§ **Excerpted records**

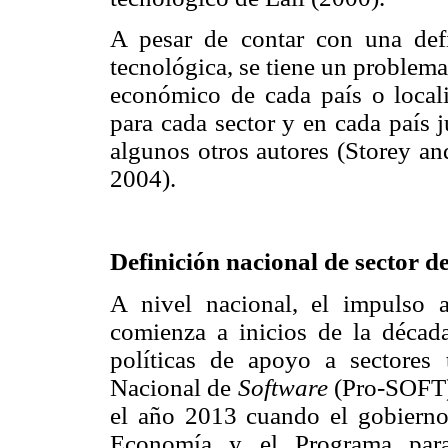
A pesar de contar con una def
tecnológica, se tiene un problema
económico de cada país o locali
para cada sector y en cada país 
algunos otros autores (Storey a
2004).
Definición nacional de sector d
A nivel nacional, el impulso 
comienza a inicios de la décad
políticas de apoyo a sectores
Nacional de
Software
(Pro-SOFT) 
el año 2013 cuando el gobierno 
Economía y el Programa para 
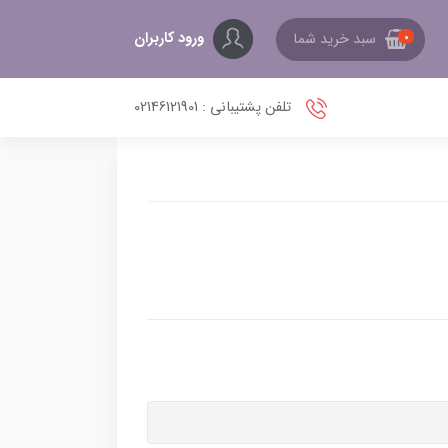
ورود کاربران
سبد خرید شما
0
تلفن پشتیبانی : 02146121901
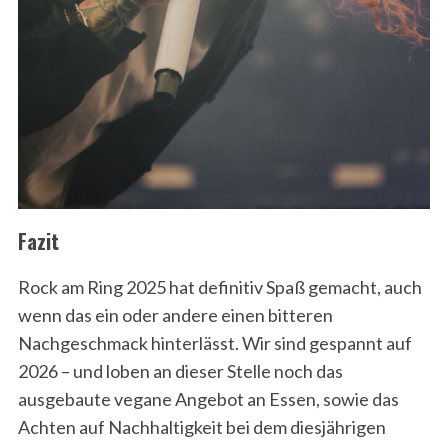
Fazit
Rock am Ring 2025 hat definitiv Spaß gemacht, auch
wenn das ein oder andere
einen bitteren
Nachgeschmack hinterlässt. Wir sind gespannt auf
2026 – und loben an dieser Stelle noch das
ausgebaute vegane Angebot an Essen, sowie das
Achten auf Nachhaltigkeit bei dem diesjährigen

§ **Exercise aim**
The answer must be every line of the records that contains the word "país".

§ **Output for this task**
económico de cada país o locali
para cada sector y en cada país 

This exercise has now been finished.